6.              Any alterations made to this form must be initialed by you.

 

7.              You may revoke a previously submitted proxy by (i) re-submitting this form of proxy by mail or email or by hand before 4:00 a.m. Cayman Islands Time / 5:00 p.m. Hong Kong Time on June 14, 2020 or (ii) attending the AGM and voting in person.  Any written notice of revocation or subsequent form of proxy must be received by the Cayman Registrar or the HK Registrar, as applicable, prior to 4:00 a.m. Cayman Islands Time / 5:00 p.m. Hong Kong Time on June 14, 2020.  Such written notice of revocation or subsequent form of proxy should be sent to the Cayman Registrar or the Hong Kong Registrar, as applicable, by mail or email or by hand.

 

8.              The completion and return of this form will not prevent you from attending the AGM and voting in person should you so wish, although attendance at the AGM will not in and of itself revoke this proxy.

 

9.              In the case of joint holders, signature of any one holder will be sufficient, but the names of all the joint holders should be stated.  The vote of the senior holder (according to the order in which the names stand in the register

 


 

of members in respect of the holding) who tenders a vote in person or by proxy will be accepted to the exclusion of the vote(s) of the other joint holder(s).

 

10.       In the event that it is not possible or advisable for you to travel to the Cayman Islands to attend the meeting in person due to the COVID-19 pandemic, you must vote your shares prior to the Annual Meeting by returning an executed form of proxy as described above.
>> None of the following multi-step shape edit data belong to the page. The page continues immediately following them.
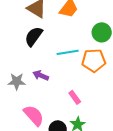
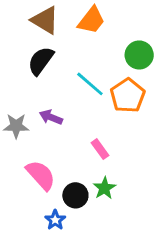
cyan line: (68, 52) -> (90, 84), turned 50
orange pentagon: (94, 60) -> (128, 96), turned -30

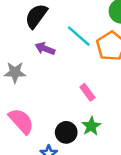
purple arrow: (51, 117) -> (45, 49), moved
pink semicircle: (41, 175) -> (21, 121), moved

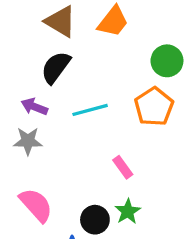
cyan line: (79, 36) -> (90, 110), moved, turned -56
purple arrow: (45, 49) -> (34, 107), moved

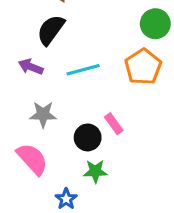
gray star: (28, 141) -> (43, 114), moved
green star: (128, 211) -> (95, 171), moved, turned 30
black circle: (95, 220) -> (88, 137), moved

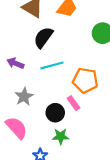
black semicircle: (51, 30) -> (43, 37), moved
orange pentagon: (143, 67) -> (85, 80), moved, turned -30
gray star: (43, 114) -> (24, 97), turned -30

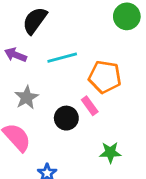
black semicircle: (43, 37) -> (35, 20), moved
green star: (61, 136) -> (110, 152), moved

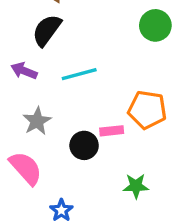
orange pentagon: (105, 77) -> (147, 110), moved
pink rectangle: (90, 106) -> (112, 131), turned -60

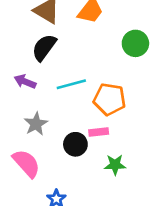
orange pentagon: (147, 110) -> (110, 99), moved
green star: (136, 186) -> (115, 165), moved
Additionally, you may revoke a previously submitted form of proxy at any time by re-submitting this form of proxy by mail or email or by hand before 4:00 a.m. Cayman Islands Time / 5:00 p.m. Hong Kong Time on June 14, 2020.

 

PERSONAL INFORMATION COLLECTION STATEMENT

 

Your supply of your and your proxy’s (or proxies’) name(s) and address(es) is on a voluntary basis for the purpose of processing your request for the appointment of a proxy (or proxies) and your voting instructions for the AGM of the Company (the “Purposes”). We may transfer your and your proxy’s (or proxies’) name(s) and address(es) to our agent, contractor, or third party service provider who provides administrative, computer and other services to us for use in connection with the Purposes and to such parties who are authorized by law to request the information or are otherwise relevant for the Purposes and need to receive the information. Your and your proxy’s (or proxies’) name(s) and address(es) will be retained for such period as may be necessary to fulfil the Purposes. Request for access to and/or correction of the relevant personal data can be made in accordance with the provisions of the Personal Data (Privacy) Ordinance and any such request should be in writing by mail to Computershare Hong Kong Investor Services Limited at the above address.